Since some of my work is more mainstream, I also wanted the camaraderie of journalists. Luckily, a friend connected me with Upod (Under Promise Over Deliver), a group started by writer and editorial consultant David Hochman. He describes Upod as “a place where freelancers gather to support, inspire, amuse, inform, advise, celebrate, and, yep, hire each other.” Mr. Hochman also offers weekend workshops that introduce writers to top editors, publishers, and agents from publications including The New York Times, The Washington Post, Vogue, and The New Yorker.
I was emboldened and inspired by the doggedness and talent Upod members bring to their work. The result? I’ve had pieces in three dream publications: The Washington Post, The LA Times, and AARP’s The Girlfriend. Members wholeheartedly help one another. If I posted, Where can I place my story about skydiving with my dog?—guaranteed, people would clap back with a list of possible venues.
Finally, I attended the Erma Bombeck Writers Workshop at the end of 2020, an extraordinary gathering of humor writers. Getting to know others who use comedy to temper the challenges of recent years has been a balm to my own pandemic malaise. When the workshop ended, we could join a private Facebook group where we cheer on one another’s writing successes (and heartbreaks).
One of the keynote speakers at the Erma fest was the brilliant writer Annabelle Gurwitch. In her new book—You’re Leaving When?—Ms. Gurwitch tells how she started a virtual writing group when her city first went into a pandemic lockdown. “In a sugar-fueled manic panic, I fired off an impromptu email to approximately 180 writers to join me for three hours of ‘writing alone together.'” They met on Zoom to hammer out pieces from their own bunkers. It worked well. She finished her wholly engaging book.

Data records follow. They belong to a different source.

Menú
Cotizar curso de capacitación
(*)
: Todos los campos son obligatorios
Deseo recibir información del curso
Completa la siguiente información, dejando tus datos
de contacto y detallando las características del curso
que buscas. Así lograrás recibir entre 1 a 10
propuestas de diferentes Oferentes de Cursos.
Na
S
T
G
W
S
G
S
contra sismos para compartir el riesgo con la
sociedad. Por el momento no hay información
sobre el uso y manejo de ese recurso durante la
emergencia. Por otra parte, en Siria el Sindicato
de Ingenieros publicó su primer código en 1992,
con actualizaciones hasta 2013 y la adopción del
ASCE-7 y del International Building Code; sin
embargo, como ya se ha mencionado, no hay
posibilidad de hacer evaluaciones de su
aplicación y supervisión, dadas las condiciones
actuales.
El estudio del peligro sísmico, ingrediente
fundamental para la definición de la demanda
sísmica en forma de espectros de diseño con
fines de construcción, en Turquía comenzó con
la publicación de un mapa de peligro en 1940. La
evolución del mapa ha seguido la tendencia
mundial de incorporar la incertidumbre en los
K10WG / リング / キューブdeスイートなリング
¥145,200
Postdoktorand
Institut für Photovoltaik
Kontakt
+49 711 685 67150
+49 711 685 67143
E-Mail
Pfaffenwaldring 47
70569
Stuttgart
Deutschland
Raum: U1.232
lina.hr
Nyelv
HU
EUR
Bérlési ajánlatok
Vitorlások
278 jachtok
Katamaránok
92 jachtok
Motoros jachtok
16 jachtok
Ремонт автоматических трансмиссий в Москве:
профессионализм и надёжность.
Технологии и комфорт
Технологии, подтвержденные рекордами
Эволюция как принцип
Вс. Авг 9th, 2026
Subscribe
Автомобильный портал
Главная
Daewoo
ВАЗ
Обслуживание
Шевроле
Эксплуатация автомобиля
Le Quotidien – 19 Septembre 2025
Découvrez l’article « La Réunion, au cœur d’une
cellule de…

My scribe tribes helped me complete a more refined draft of my memoir and a book proposal, which is thrilling, even with my elderly mom regularly (and lovingly) asking “how’s the book coming?” I’m currently navigating the steps of finding an agent and publisher, helped by fellow writers who are either going through it with me or have already published books.
Among the takeaways for me from these groups is the need to generously swap tips with one another. We share email addresses of hard-to-find editors and agents, ideas for where to pitch pieces, and suggestions on how to rework stories so they get published.
For those who want to find their own circle of writers (or start one), there are lots of options and most are free:
- Consider what you crave most from a group. Critiques? Writing and reading work? Exchanging info on the writing business? Meeting others working in your genre?
- Search through Meetup or writers’ associations to join an existing group.
- If the first ones you try aren’t right for you, try others. It can take time to find the one(s) that meet your goals.
- Start your own cohort. After attending a conference or workshop, see if other writers want to stay connected. Or reach out to writers you know and see who’s interested.
Writing is often a solitary endeavor, but we don’t need to go it alone. For many of us, the deeper we go with our craft, the more we rely on a community to help bring our work into the world. That’s why I love reading the acknowledgments sections in books. They’re proof that beautiful writing doesn’t spring only from the author of record, but also from all the people who cheer them on.